◆ **REQUIRED ACTION**
In the data below, how many lines contain the string "Richiedi"? Give only the figure.

====================

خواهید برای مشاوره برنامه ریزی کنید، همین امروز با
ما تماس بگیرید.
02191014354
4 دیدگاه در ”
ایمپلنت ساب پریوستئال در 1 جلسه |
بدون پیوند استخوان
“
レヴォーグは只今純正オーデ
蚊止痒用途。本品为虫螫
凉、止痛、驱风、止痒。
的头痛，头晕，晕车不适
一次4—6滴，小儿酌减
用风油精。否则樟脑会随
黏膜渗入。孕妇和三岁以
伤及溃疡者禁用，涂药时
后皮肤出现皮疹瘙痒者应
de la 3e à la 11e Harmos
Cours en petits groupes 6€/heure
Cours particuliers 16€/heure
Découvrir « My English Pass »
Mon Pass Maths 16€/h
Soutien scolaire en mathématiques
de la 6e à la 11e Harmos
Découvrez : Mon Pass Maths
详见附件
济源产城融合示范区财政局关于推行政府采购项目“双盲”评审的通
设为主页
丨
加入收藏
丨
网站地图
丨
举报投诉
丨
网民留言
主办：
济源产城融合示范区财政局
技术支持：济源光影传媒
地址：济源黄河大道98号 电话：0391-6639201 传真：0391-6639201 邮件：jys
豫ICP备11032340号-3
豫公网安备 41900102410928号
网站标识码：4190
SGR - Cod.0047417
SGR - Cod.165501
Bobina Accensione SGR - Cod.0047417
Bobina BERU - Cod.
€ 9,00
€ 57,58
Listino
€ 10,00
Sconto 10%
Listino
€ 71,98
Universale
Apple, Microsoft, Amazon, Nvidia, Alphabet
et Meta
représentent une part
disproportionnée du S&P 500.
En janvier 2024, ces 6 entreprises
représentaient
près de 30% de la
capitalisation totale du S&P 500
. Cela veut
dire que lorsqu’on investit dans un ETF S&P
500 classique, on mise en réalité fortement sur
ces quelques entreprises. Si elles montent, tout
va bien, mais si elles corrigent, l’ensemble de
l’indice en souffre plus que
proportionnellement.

====================

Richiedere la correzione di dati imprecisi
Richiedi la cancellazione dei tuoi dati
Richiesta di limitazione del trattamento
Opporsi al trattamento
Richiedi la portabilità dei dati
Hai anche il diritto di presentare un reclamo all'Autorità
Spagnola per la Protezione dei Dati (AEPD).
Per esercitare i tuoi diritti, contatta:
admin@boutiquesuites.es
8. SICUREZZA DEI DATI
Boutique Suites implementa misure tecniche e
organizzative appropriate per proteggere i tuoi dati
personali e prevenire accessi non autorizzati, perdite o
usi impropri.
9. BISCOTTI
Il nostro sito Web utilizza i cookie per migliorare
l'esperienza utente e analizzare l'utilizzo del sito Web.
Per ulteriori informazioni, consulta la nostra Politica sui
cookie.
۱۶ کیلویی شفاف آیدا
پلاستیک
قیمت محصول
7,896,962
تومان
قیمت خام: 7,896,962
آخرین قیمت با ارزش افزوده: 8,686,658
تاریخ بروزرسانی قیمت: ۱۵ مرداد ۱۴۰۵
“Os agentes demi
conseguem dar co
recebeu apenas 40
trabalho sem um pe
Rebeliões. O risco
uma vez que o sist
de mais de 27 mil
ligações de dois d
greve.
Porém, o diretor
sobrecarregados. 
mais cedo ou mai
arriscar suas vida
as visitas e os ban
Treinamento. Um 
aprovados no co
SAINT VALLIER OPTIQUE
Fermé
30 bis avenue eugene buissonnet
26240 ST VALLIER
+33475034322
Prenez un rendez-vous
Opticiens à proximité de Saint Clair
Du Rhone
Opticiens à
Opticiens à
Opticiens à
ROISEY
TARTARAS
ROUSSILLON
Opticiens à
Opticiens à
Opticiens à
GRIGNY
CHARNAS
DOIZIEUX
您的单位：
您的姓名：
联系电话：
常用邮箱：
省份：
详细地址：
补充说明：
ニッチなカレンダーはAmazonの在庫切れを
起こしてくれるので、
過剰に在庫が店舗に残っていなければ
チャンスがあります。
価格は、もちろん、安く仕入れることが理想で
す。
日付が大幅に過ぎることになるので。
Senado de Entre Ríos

====================

◆ **SOLUTION**
2